DATA IN THIS EXERCISE section start
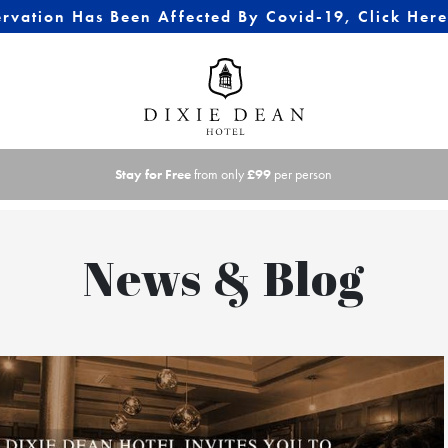
ervation Has Been Affected By Covid-19, Click Her
Stay for Free
from only
£99
per person
News & Blog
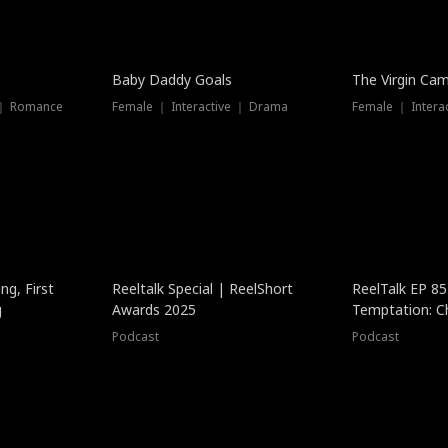
Baby Daddy Goals
The Virgin Ca
 ｜ Romance
Female ｜ Interactive ｜ Drama
Female ｜ Intera
ng, First
Reeltalk Special | ReelShort
ReelTalk EP 8
g
Awards 2025
Temptation: C
with Jesse Mor
Podcast
Podcast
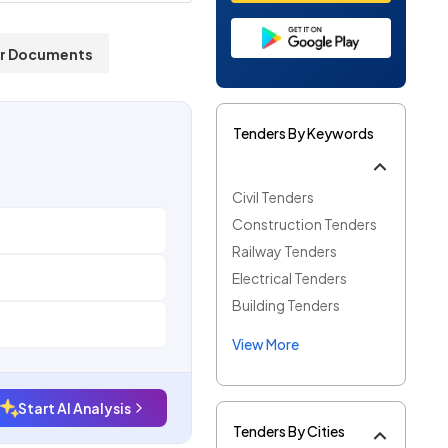
r Documents
Tenders By Keywords
Civil Tenders
Construction Tenders
Railway Tenders
Electrical Tenders
Building Tenders
View More
Start AI Analysis
Tenders By Cities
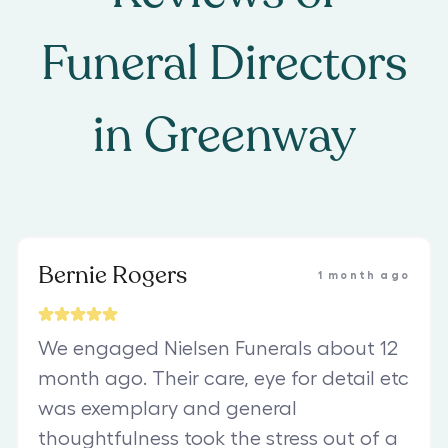
Funeral Directors
in
Greenway
Bernie Rogers
1 month ago
We engaged Nielsen Funerals about 12
month ago. Their care, eye for detail etc
was exemplary and general
thoughtfulness took the stress out of a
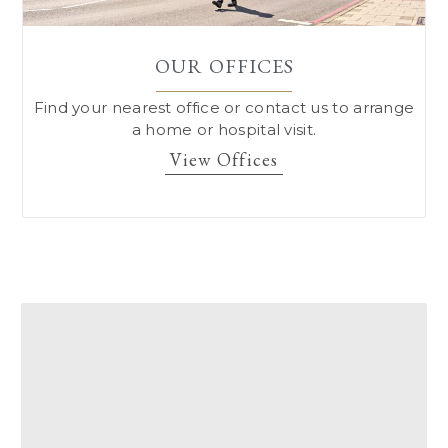
OUR OFFICES
Find your nearest office or contact us to arrange
a home or hospital visit.
View Offices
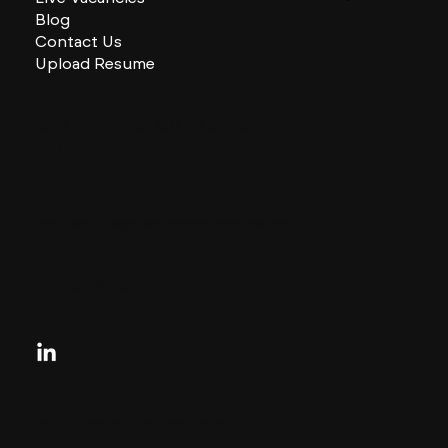
Blog
Contact Us
Upload Resume
CHARLES + CHARLES Group
333 SE 2nd St
Miami, Florida
33131, US
contactus@charlesandcharles.com
Privacy Policy
Looking for your next move?
Reach Out Today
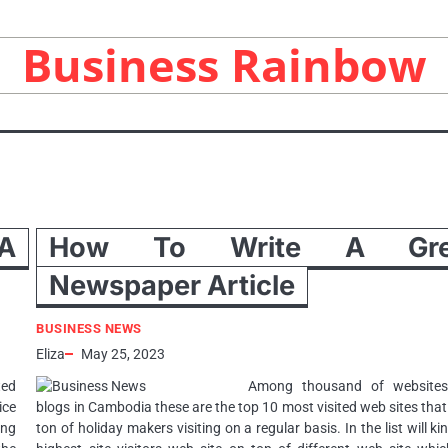
Business Rainbow
A
How To Write A Gre
Newspaper Article
BUSINESS NEWS
Eliza
May 25, 2023
ted
Among thousand of website
ice
blogs in Cambodia these are the top 10 most visited web sites tha
ing
ton of holiday makers visiting on a regular basis. In the list will ki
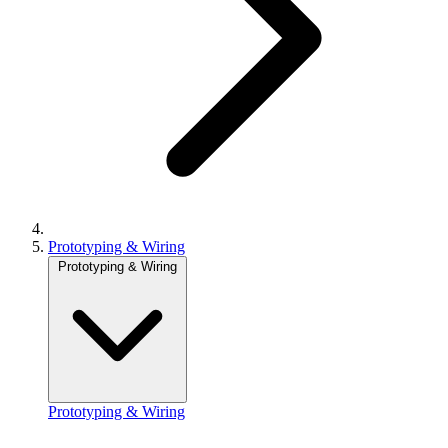
Prototyping & Wiring
Prototyping & Wiring
Prototyping & Wiring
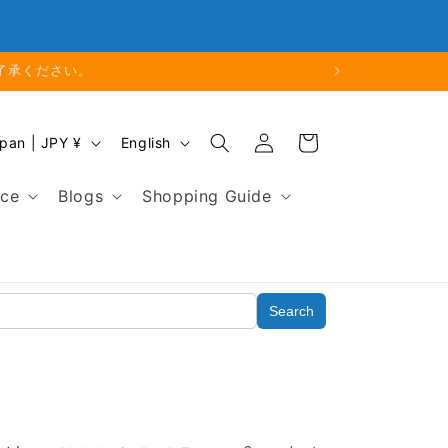
Phone: 048-754-6897
了承ください。
Log
L
Cart
Japan | JPY ¥
English
in
a
n
nce
Blogs
Shopping Guide
g
u
a
g
Search
e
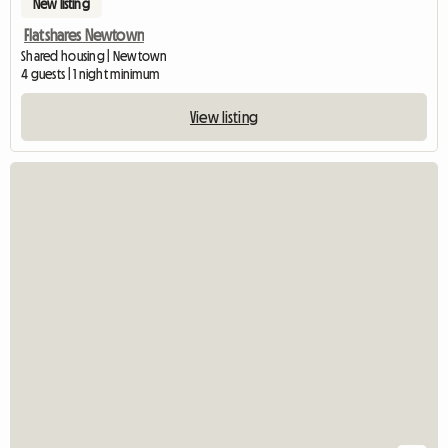
New listing
Flatshares Newtown
Shared housing | Newtown
4 guests | 1 night minimum
View listing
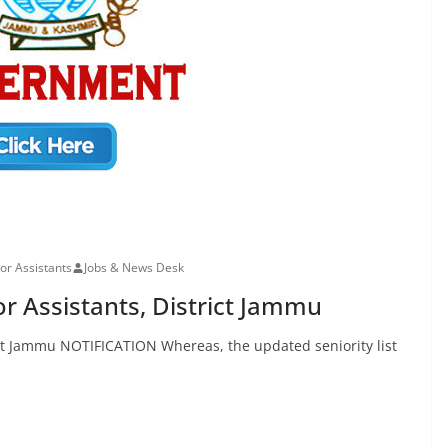
ior Assistants
Jobs & News Desk
ior Assistants, District Jammu
trict Jammu NOTIFICATION Whereas, the updated seniority list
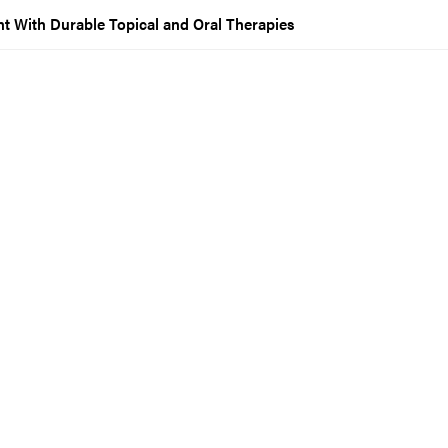
 With Durable Topical and Oral Therapies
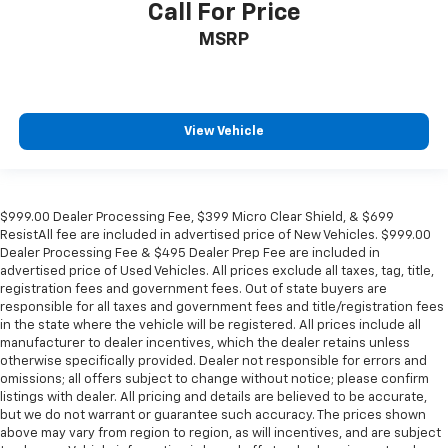
Call For Price
MSRP
View Vehicle
$999.00 Dealer Processing Fee, $399 Micro Clear Shield, & $699
ResistAll fee are included in advertised price of New Vehicles. $999.00
Dealer Processing Fee & $495 Dealer Prep Fee are included in
advertised price of Used Vehicles. All prices exclude all taxes, tag, title,
registration fees and government fees. Out of state buyers are
responsible for all taxes and government fees and title/registration fees
in the state where the vehicle will be registered. All prices include all
manufacturer to dealer incentives, which the dealer retains unless
otherwise specifically provided. Dealer not responsible for errors and
omissions; all offers subject to change without notice; please confirm
listings with dealer. All pricing and details are believed to be accurate,
but we do not warrant or guarantee such accuracy. The prices shown
above may vary from region to region, as will incentives, and are subject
DATA IN THIS EXERCISE section end
→ **AIM OF THE EXERCISE**:
Taking the material above, extract exactly and only the lines from the line with "responsible for all" to the line with "but we do not", inclusive of both.

→ **RESULT FOR THIS EXERCISE**:
responsible for all taxes and government fees and title/registration fees
in the state where the vehicle will be registered. All prices include all
manufacturer to dealer incentives, which the dealer retains unless
otherwise specifically provided. Dealer not responsible for errors and
omissions; all offers subject to change without notice; please confirm
listings with dealer. All pricing and details are believed to be accurate,
but we do not warrant or guarantee such accuracy. The prices shown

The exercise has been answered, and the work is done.